## Directions
Please restate each entry word for word and leave the pictures out.

## Given data
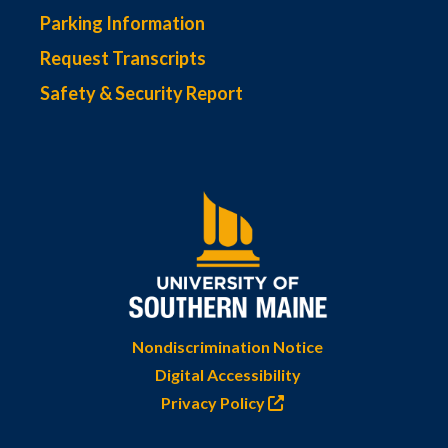
Parking Information
Request Transcripts
Safety & Security Report
Nondiscrimination Notice
Digital Accessibility
Privacy Policy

## Exercise output
Parking Information
Request Transcripts
Safety & Security Report
Nondiscrimination Notice
Digital Accessibility
Privacy Policy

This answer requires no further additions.